Mesmo assim, ainda acham pouco e agora caminham para uma nova etapa do projeto: Criar, planejar e esquematizar métodos de abordagens, realizar parcerias e conseguir apoios institucionais para, de fato, conseguir realizar uma intervenção concreta na vida das pessoas.
Em 2005, no começo dos trabalhos, o trabalho feito na Ponte Seca deixou-os com medo. Era algo novo e não sabiam quais seriam as reações das pessoas. Mas com o tempo, essa visão mudou.
Douglas Francisco, 26 anos, é estudante e participa do projeto. “Esse lance de ter alguma dificuldade na hora do trabalho é outro: você contra você mesmo. Eu admito que tive preconceito no início, mas depois de vivenciar tanta coisa eu mudei. Essa galera que mora na rua precisa ser ouvida, isso já satisfaz. O que a gente quer é criar um vínculo com essas pessoas, ouvindo elas e conversando”.
Aqueles que se consideram “Valentes Noturnos” acreditam que nasceram com a missão de passar boas mensagens às pessoas e às convencer de sair desse “submundo”.
Além da religião
Os Valentes Noturnos amadureceram com o tempo. Pararam de distribuir alimentos e roupas, pois acreditam que isso incentiva a permanência das pessoas na rua. O objetivo é “devolver” a pessoa a sua família, conseguir inseri-la no mercado de trabalho e fazer com que ela possa ter novamente uma vida digna.
“Quem vive em situação de rua está em outra realidade. O nosso mundo não é o deles. No início do trabalho eu vinha com roupas surradas para não chamar atenção, mas depois isso mudou. A gente se aproxima com o jeito de vestir, jeito de falar... é a “estratégia” de chegar perto. Muitas vezes nem falamos de Deus, só passamos uma mensagem boa, um incentivo àquelas pessoas a mudarem de vida mesmo”, relata Isack Mariano, 25, servidor público e integrante do projeto.

Expansão do projeto
Os “Valentes Noturnos” estão sendo convidados por muitas pessoas, igrejas e veículos de comunicação para falar deste projeto e com isso querem difundir a idéia do Evangelismo Underground de ir ao encontro daqueles que são “ignorados” pela sociedade e ajudá-los.
Pretendem, assim, formar outros grupos pelo Brasil, que sigam a mesma linha de trabalho e constitua um exército o qual a arma utilizada será o amor. Atualmente, estão com dificuldade de encontrar vagas nos centros de recuperação, para encaminharem as pessoas abordadas que querem se tratar. Por esta situação tem o plano de em breve ter a própria casa dos Valentes.
As pessoas compreendem o trabalho dos “Valentes”?
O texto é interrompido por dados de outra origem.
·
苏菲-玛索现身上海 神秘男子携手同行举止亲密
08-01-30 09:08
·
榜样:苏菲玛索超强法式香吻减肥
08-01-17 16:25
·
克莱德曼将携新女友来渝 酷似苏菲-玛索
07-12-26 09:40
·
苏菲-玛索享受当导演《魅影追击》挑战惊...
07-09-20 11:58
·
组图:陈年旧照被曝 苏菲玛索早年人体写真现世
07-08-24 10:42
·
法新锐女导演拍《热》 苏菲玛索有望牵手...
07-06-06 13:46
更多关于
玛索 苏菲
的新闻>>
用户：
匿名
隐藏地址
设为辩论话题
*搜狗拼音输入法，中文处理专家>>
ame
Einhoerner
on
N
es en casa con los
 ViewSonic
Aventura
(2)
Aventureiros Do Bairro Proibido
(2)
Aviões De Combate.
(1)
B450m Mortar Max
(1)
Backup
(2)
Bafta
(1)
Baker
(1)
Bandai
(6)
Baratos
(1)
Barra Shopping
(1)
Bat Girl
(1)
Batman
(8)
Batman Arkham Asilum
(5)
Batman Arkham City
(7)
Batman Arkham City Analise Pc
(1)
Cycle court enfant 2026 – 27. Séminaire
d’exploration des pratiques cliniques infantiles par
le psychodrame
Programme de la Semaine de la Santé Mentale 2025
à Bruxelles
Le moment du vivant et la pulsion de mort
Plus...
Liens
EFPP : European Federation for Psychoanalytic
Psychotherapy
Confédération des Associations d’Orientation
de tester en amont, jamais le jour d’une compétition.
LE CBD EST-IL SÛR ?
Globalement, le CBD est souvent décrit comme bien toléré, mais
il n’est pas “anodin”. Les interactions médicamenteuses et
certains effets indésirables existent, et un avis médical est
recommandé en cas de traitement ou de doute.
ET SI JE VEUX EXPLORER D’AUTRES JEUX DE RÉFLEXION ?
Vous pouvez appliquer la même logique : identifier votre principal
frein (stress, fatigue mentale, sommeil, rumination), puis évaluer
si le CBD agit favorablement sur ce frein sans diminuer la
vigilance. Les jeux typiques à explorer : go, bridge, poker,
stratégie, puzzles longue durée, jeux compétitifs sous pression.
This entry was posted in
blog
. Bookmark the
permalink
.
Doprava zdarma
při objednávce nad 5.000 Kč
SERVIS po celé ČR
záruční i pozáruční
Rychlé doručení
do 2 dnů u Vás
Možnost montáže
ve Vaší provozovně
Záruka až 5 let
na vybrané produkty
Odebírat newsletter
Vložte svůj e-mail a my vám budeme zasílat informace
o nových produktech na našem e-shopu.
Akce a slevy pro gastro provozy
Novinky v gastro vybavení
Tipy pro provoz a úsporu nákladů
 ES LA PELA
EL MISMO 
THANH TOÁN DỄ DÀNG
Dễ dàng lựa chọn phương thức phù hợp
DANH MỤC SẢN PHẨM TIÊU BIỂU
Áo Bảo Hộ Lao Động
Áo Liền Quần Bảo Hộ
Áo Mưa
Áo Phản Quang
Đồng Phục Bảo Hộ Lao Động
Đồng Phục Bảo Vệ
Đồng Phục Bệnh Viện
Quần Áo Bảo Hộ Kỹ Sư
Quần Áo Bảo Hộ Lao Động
O porquê desse estilo de vida um pouco “diferente” sempre é questionado pelos amigos e colegas dos que participam do projeto. Mas não costumam ser entendidos e compreendidos, apesar de serem admirados. “Parece que estamos falando um idioma diferente para eles. A linguagem falada hoje pelos jovens e pela sociedade em geral, é a do individualismo, egocentrismo, ganância e da superficialidade”, Gustavo critica.
Num mundo globalizado, onde um cachorro de uma pessoa de classe alta tem mais direito que uma criança de periferia, as pessoas ainda se indignam mais com injustiça contra um cão, do que ao ver um ser humano de seis anos pedindo dinheiro no sinal ou usando crack nas calçadas. Lutar contra a ideologia da mídia do sistema é difícil, mas os jovens têm certeza de que não é em vão.
O grupo



No quesito “responsabilidade social”, ganharam o prêmio CAPIXABAS DO ANO, de A Gazeta.